Our library would donate the books we didn't want anymore to Better World Books. They take textbooks dated from 1995 or later and if you donate 3+ books, they'll pay for you to ship it to them.
posted by PearlRose at 9:34 AM on February 25 [3 favorites]


If you want to sell them, Bigwords.com may take them. Look them up by ISBN there.
posted by Ms. Moonlight at 9:37 AM on February 25


It's worth listing them on your used book selling site of choice. I have a small child very into biology and highly elaborate illustrations, so we snap up $5 textbooks from 10 years ago for him. (His favorite is a surgeon's anatomy from 1997 or so ... eyeballs don't really change much. The book is like $180 new which, hahahahahahaha no, he's four.) People buy old textbooks for a lot of reasons -- they're curious about the topic, that's the text they had in college and had to get rid of when moving but want back for sentimental reasons, they think they can get away with using an old edition, they're homeschooling, they're going to bastardize your books into crafts (especially if it has nice pictures) ... lots of reasons.

List it for a penny lower than the lowest price listed for your edition in your quality, and it'll sell pretty quickly. I've gotten rid of the most useless textbooks I can't imagine anyone wanting that way! (They also tend to go pretty quickly at garage sales. No idea why.)

Turning them into book safes is pretty fun, and I've actually seen a lot of those for sale on etsy. In college I spent an evening watching TV and turning a Russian textbook into an illicit poptart library smuggling device that served me well for four years. You might turn one or two that you're fond of into book safes and send the rest onwards.
posted by Eyebrows McGee at 9:38 AM on February 25 [2 favorites]


I've bought/swapped for some ancient books (not textbooks per se) via both Better World Books and PaperBackSwap. Nthing both those suggestions.
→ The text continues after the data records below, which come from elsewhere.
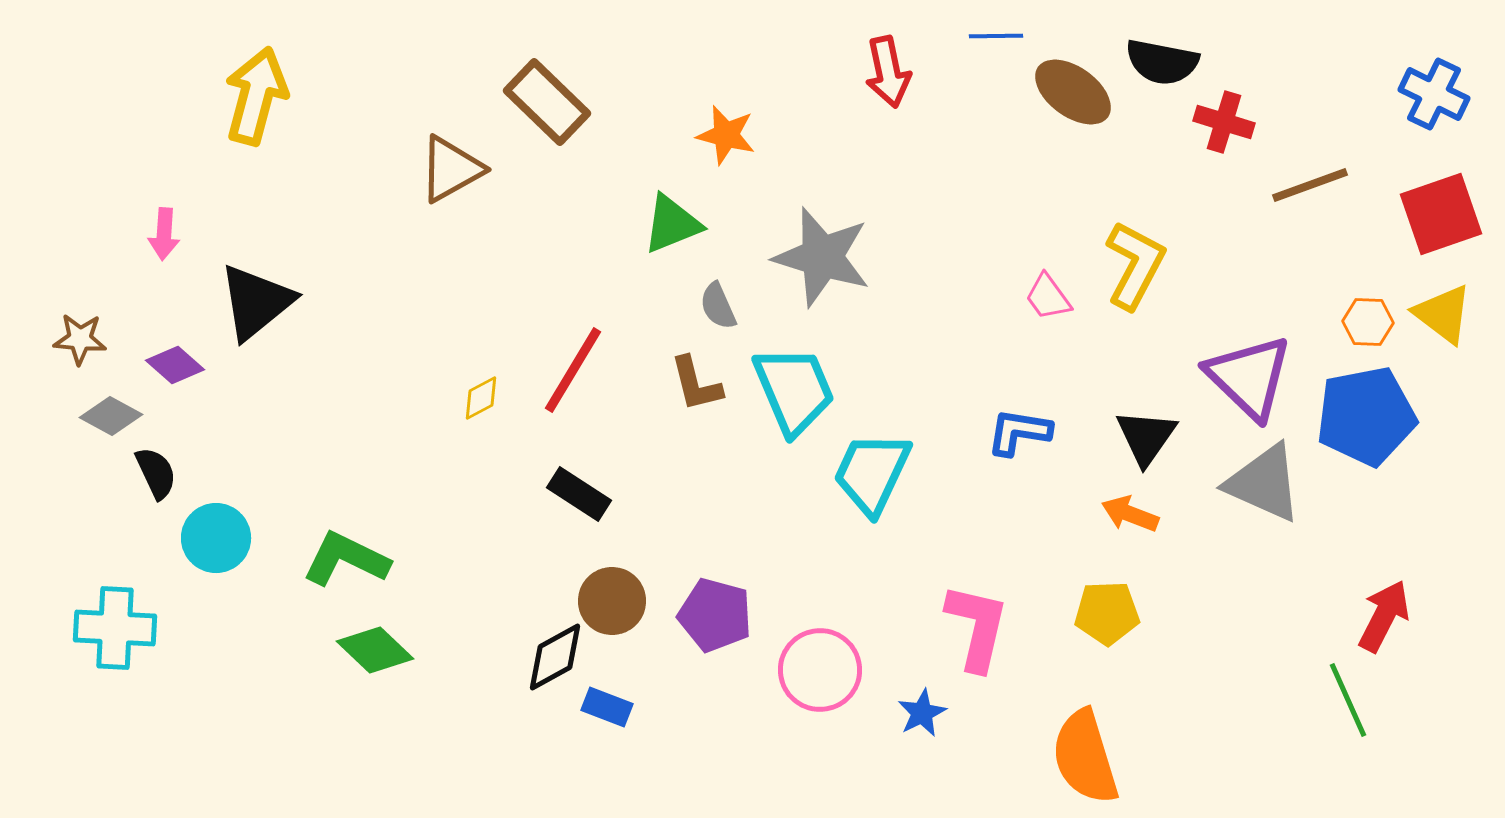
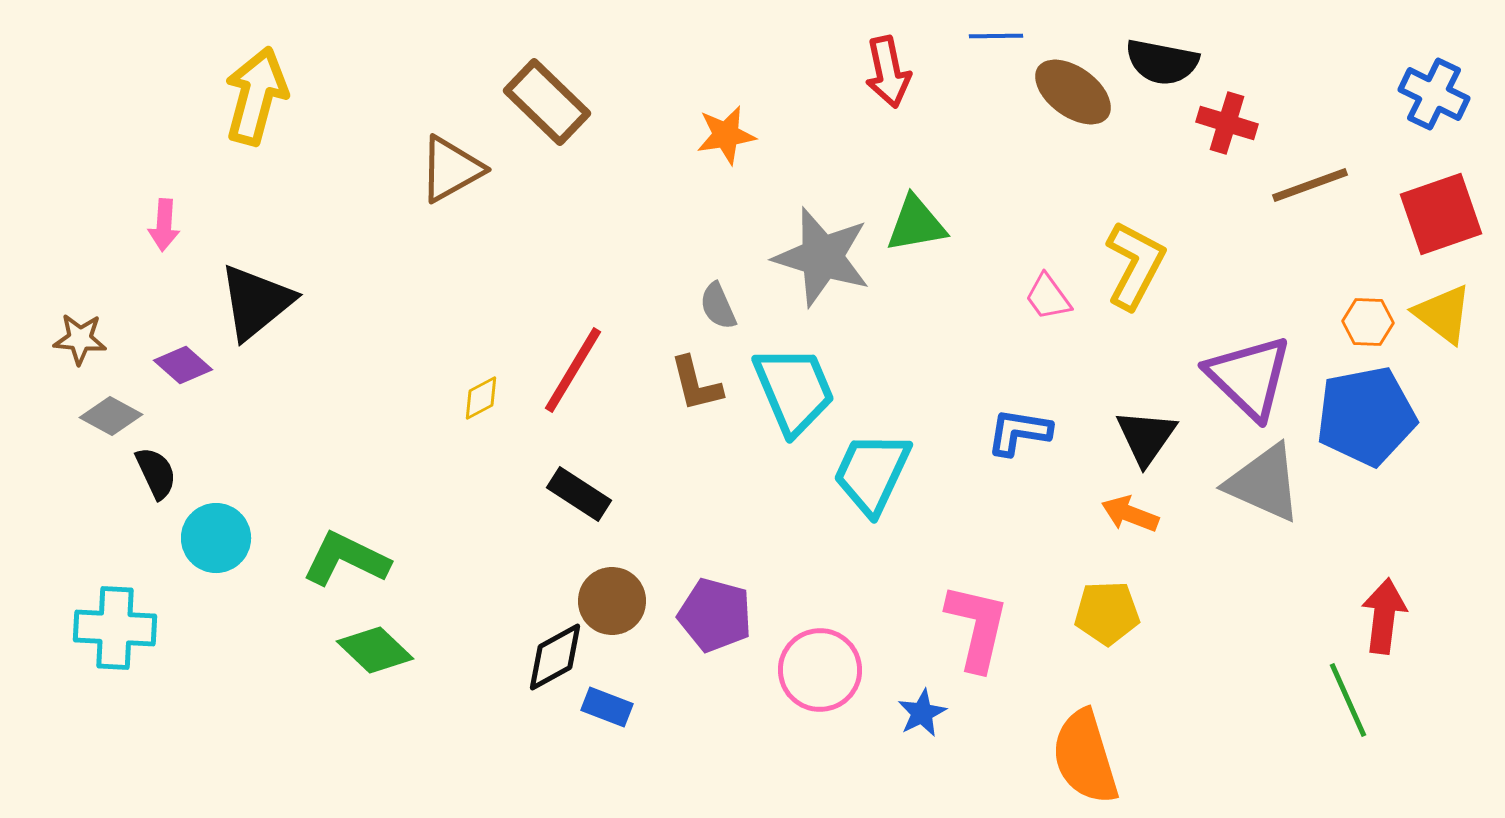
red cross at (1224, 122): moved 3 px right, 1 px down
orange star at (726, 135): rotated 24 degrees counterclockwise
green triangle at (672, 224): moved 244 px right; rotated 12 degrees clockwise
pink arrow at (164, 234): moved 9 px up
purple diamond at (175, 365): moved 8 px right
red arrow at (1384, 616): rotated 20 degrees counterclockwise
If you have a local major rummage or white elephant fundraiser that includes a book tent, that is also a surprisingly effective way for books to go on to new readers.
posted by spamandkimchi at 9:44 AM on February 25 [1 favorite]


I vote for the recycle bin.
Old textbooks are old and out of date.
posted by Flood at 10:42 AM on February 25


Try BookScouter to see if you can get any money for them (I hope it works in Canada, I'm in the U.S.).
posted by jabes at 10:57 AM on February 25


Here's another one to add to lasamana's list of ideas: Invisible Bookshelf.
posted by hydrophonic at 11:30 AM on February 25


Last summer I used a bunch of old textbooks and tech books as firewood in my dad's outdoor fire pit. It made me feel like an antagonist in Fahrenheit 451. However, nobody will take these books besides Goodwill, and they don't really want them, either.
posted by BabeTheBlueOX at 11:33 AM on February 25


I had some older (but still classics in the field) engineering and physics texts that I was planning to get rid of and my manager set up a shelf in the office to house them as a sort of group library.
posted by doctord at 12:14 PM on February 25


Please do not donate them to Goodwill or any other thrift store that supports a charity. It ends up costing the charity money to get rid of them. Kinda undermining the whole "donating to support your cause" thing.